Alles ist ein bisschen abgerockt hier. Durch die großen Fenster kriecht die Kälte, wenn man nicht kräftig heizt. Neues Spielzeug, vielleicht sogar ein bisschen digitale Ausstattung fänden die 160 Kids hier bestimmt toll – und ein Pausenraum, der in seinem Sammelsurium nicht gleichzeitig an die 70er, 80er und 90er erinnert, wäre was Schönes für die Großen, die 32 Beschäftigten. Dann könnten die sich tatsächlich mal ein bisschen erholen in der Pause, von dem Dauerstress. Aber Geld gibt es nicht so viel hier, Zeit noch viel weniger.

Willkommen in einer Kita der Elbkinder, dem großen stadtnahen Kita-Träger in Hamburg. Hier in Hamburg Eimsbüttel mit seinen bürgerlichen Altbau-Eigentumswohnungen ist die Welt noch heil, auch wenn Ärzt*innen, Rechtsanwält*innen und Richter*innen aus der Nachbarschaft beim zweiten Kind an den Stadtrand ziehen, um dort im eigenen Haus vielleicht noch glücklicher zu werden. Ein paar Normalverdiener gibt es auch.

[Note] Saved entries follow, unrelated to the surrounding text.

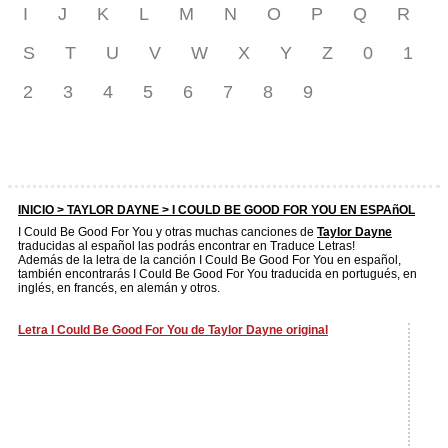
I
J
K
L
M
N
O
P
Q
R
S
T
U
V
W
X
Y
Z
0
1
2
3
4
5
6
7
8
9
INICIO >
TAYLOR DAYNE
> I COULD BE GOOD FOR YOU EN ESPAñOL
I Could Be Good For You y otras muchas canciones de
Taylor Dayne
traducidas al español las podrás encontrar en Traduce Letras!
Además de la letra de la canción I Could Be Good For You en español,
también encontrarás I Could Be Good For You traducida en portugués, en
inglés, en francés, en alemán y otros.
Letra I Could Be Good For You de Taylor Dayne original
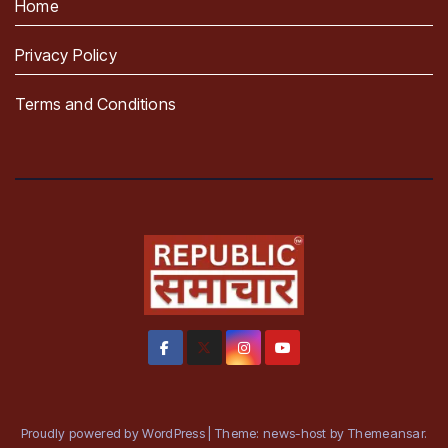
Home
Privacy Policy
Terms and Conditions
Proudly powered by WordPress
|
Theme: news-host by
Themeansar
.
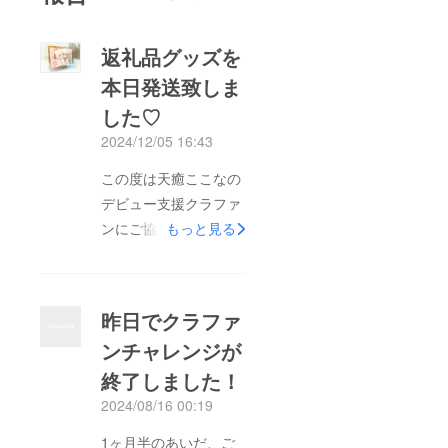
返礼品グッズを
本日発送致しま
した♡
2024/12/05 16:43
この度は天癒ここなの
デビュー支援クラファ
ンにご協力いただきま
もっと見る
して改めてありがとう
ございました♡先ほ
ど、郵便局よりリター
昨日でクラファ
ンのグッズを発送させ
ンチャレンジが
ていただきました。
終了しました！
(ご辞退の方は含まれ
ておりません)・返礼
2024/08/16 00:19
品の送付先記入欄の
1ヶ月半のあいだ、ご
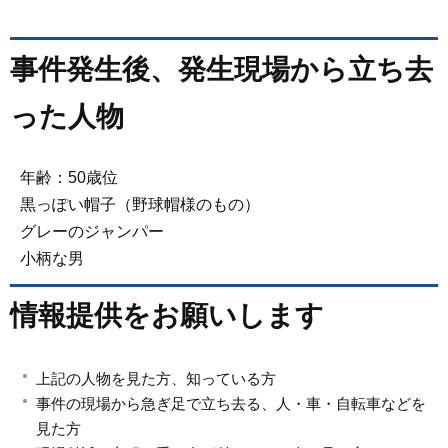
事件発生後、発生現場から立ち去
った人物
年齢：50歳位
黒っぽい帽子（野球帽様のもの）
グレーのジャンパー
小柄な男
情報提供をお願いします
上記の人物を見た方、知っている方
事件の現場から急ぎ足で立ち去る、人・車・自転車などを
見た方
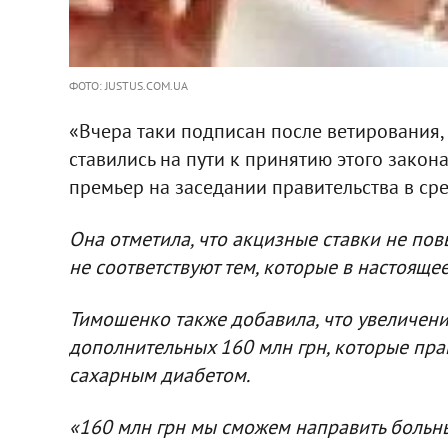
ФОТО: JUSTUS.COM.UA
«Вчера таки подписан после ветирования,
ставились на пути к принятию этого закона
премьер на заседании правительства в сре
Она отметила, что акцизные ставки не по
не соответствуют тем, которые в настояще
Тимошенко также добавила, что увеличени
дополнительных 160 млн грн, которые пра
сахарным диабетом.
«160 млн грн мы сможем направить больн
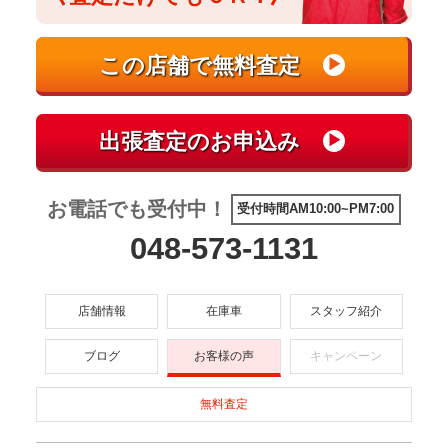
お電話でも受付中！
受付時間AM10:00~PM7:00
048-573-1131
店舗情報
在庫車
スタッフ紹介
ブログ
お客様の声
キャンペーン
無料査定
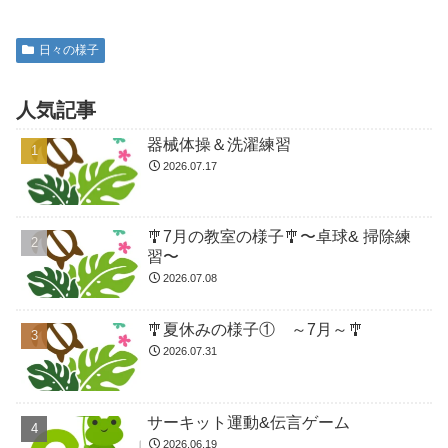
日々の様子
人気記事
器械体操＆洗濯練習
2026.07.17
🎐7月の教室の様子🎐〜卓球& 掃除練
習〜
2026.07.08
🎐夏休みの様子① ～7月～🎐
2026.07.31
サーキット運動&伝言ゲーム
2026.06.19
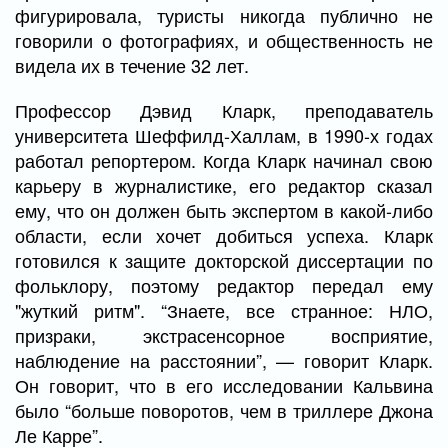
фигурировала, туристы никогда публично не
говорили о фотографиях, и общественность не
видела их в течение 32 лет.
Профессор Дэвид Кларк, преподаватель
университета Шеффилд-Халлам, в 1990-х годах
работал репортером. Когда Кларк начинал свою
карьеру в журналистике, его редактор сказал
ему, что он должен быть экспертом в какой-либо
области, если хочет добиться успеха. Кларк
готовился к защите докторской диссертации по
фольклору, поэтому редактор передал ему
"жуткий ритм". “Знаете, все странное: НЛО,
призраки, экстрасенсорное восприятие,
наблюдение на расстоянии”, — говорит Кларк.
Он говорит, что в его исследовании Кальвина
было “больше поворотов, чем в триллере Джона
Ле Карре”.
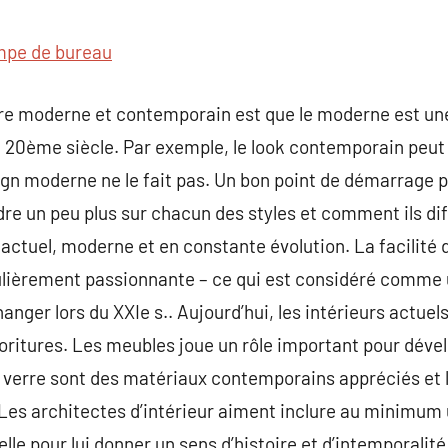
commentaire
pe de bureau
re moderne et contemporain est que le moderne est une
20ème siècle. Par exemple, le look contemporain peut i
ign moderne ne le fait pas. Un bon point de démarrage p
dre un peu plus sur chacun des styles et comment ils dif
actuel, moderne et en constante évolution. La facilité d
lièrement passionnante – ce qui est considéré comme 
nger lors du XXIe s.. Aujourd’hui, les intérieurs actuel
oritures. Les meubles joue un rôle important pour déve
e verre sont des matériaux contemporains appréciés et 
Les architectes d’intérieur aiment inclure au minimum
elle pour lui donner un sens d’histoire et d’intemporalité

Hier betreut Anette Krapp mit ihren 40 Jahren Berufserfahrung deren ein- bis dreijährigen Krippenkinder für 2.500 Euro netto im Monat und einer Rente nach frühestens 45 Berufsjahren, die dann noch ein Tausender weniger ist. Nach Abzug der jetzigen Miete von 850 Euro bliebe ihr dann nicht mal mehr die Hälfte. Heil ist die Welt deswegen nur, weil es meistens immer eine Lösung gibt – für die Eltern und Kinder. Die Erzieher*innen machen das schon.

Anspruch und Wirklichkeit

"Die Eltern sind jetzt häufiger im Homeoffice und nehmen die Kinder manchmal früher mit nach Hause, wenn das Personal bei uns zu knapp ist", sagt Anette. "Das bringt ein bisschen Entlastung." Aber sonst fehle fast immer Zeit, weil zu häufig zu wenig Kolleg*innen da sind, um die Kinder zu betreuen. Die halbe Stunde, um für den Ausflug ein bisschen am Computer zu recherchieren oder die Dienstpläne zu schreiben, müssten sie sich regelrecht erkämpfen. "Deswegen schreiben einige die erforderlichen Berichte und Dokumentationen lieber zuhause. Da haben sie die Ruhe dafür."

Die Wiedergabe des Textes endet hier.